ROOST USE AND MOVEMENT PATTERNS OF TOWNSEND'S BIG-EARED BATS (CORYNORHINUS TOWNSENDII) IN WHITE PINE COUNTY, NEVADA.
Laura M. Hancock; University of Massachusetts Amherst; 250 S County Road, Leyden, MA, 01301; (985) 237-0244; lhancock@umass.edu; Jason A. Williams, Bryan T. Hamilton, Megan L. Moran, Rick E. Sherwin
Frequently, spatially or temporally limited evidence is used to inform larger scale management and conservation decisions. This is especially true for harder to study taxa such as bats (e.g. small, nocturnal, able to fly).
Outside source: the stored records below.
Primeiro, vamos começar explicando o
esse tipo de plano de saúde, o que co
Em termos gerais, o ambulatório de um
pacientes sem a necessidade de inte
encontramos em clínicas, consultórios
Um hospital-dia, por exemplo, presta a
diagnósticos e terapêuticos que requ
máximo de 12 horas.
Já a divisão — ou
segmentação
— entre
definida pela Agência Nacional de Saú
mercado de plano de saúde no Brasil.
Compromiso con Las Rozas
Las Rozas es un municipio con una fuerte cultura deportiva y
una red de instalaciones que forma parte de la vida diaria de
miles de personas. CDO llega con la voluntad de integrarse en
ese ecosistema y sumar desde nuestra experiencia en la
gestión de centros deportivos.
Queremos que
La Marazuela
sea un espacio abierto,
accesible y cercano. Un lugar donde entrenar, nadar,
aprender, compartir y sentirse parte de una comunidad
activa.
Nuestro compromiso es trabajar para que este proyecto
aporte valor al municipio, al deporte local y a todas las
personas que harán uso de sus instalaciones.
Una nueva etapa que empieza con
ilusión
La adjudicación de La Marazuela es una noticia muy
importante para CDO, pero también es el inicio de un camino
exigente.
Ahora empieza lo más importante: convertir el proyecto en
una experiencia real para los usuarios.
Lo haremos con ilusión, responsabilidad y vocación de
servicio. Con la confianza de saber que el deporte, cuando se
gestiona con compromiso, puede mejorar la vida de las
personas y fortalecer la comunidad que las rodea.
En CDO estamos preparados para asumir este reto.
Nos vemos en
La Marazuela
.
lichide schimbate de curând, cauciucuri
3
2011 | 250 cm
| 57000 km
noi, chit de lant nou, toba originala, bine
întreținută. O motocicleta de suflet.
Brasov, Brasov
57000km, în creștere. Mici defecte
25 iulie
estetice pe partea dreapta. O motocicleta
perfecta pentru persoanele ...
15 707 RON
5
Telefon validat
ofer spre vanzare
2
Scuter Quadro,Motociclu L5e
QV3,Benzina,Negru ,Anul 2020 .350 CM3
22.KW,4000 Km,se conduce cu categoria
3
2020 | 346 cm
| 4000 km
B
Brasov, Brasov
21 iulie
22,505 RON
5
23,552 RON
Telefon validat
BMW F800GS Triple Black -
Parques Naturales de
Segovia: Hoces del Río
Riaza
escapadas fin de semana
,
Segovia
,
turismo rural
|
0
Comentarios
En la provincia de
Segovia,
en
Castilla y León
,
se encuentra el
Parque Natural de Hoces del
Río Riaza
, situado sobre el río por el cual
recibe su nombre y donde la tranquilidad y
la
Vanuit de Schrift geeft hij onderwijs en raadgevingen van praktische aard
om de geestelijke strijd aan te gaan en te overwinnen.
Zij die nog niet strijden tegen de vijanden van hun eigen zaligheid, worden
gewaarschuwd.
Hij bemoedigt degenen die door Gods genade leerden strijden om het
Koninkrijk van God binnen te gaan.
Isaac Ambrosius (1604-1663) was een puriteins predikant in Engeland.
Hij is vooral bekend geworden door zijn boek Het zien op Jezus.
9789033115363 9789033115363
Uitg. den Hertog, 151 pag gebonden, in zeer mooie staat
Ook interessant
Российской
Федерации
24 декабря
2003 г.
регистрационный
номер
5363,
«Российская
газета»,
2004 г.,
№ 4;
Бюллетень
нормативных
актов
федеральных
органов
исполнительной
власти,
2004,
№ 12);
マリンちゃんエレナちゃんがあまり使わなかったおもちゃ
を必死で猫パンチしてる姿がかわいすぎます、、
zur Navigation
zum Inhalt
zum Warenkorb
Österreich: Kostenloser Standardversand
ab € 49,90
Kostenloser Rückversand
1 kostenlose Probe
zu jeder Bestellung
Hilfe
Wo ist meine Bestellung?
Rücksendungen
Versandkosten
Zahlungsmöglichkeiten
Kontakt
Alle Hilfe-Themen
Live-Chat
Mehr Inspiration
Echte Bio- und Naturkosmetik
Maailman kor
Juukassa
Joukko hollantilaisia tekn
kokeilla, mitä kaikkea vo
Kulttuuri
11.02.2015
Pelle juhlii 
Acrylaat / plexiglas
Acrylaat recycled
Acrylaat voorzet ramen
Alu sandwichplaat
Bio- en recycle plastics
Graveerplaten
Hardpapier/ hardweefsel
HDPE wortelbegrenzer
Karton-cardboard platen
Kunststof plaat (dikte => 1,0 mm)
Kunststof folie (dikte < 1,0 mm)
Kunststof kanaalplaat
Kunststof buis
For example, historically, a single roost survey would be performed to inform roost management. However, more recent research shows that this limited evidence is likely not enough to determine whether a roost is important habitat, thus limiting the power to make viable management decisions. With the continuing spread of diseases such as white nose syndrome, habitat loss, and climate change, it is more critical than ever to gain a better understanding of the nuanced needs of bats in high risk areas to prevent further population losses and declines. In summer and fall of 2018, we used multiple tracking and monitoring techniques to gain a better understanding of where Townsend's big-eared bats (Corynorhinus townsendii) are using the landscape in White Pine County, Nevada. Specifically, we used Bat Call Detector Recorders (BCDRs), internal roost surveys, and radio telemetry to understand how Townsend's big-eared bats are using different roost types (e.g. caves, abandoned mines) and landscape features, which will ultimately help us to better inform conservation of this species.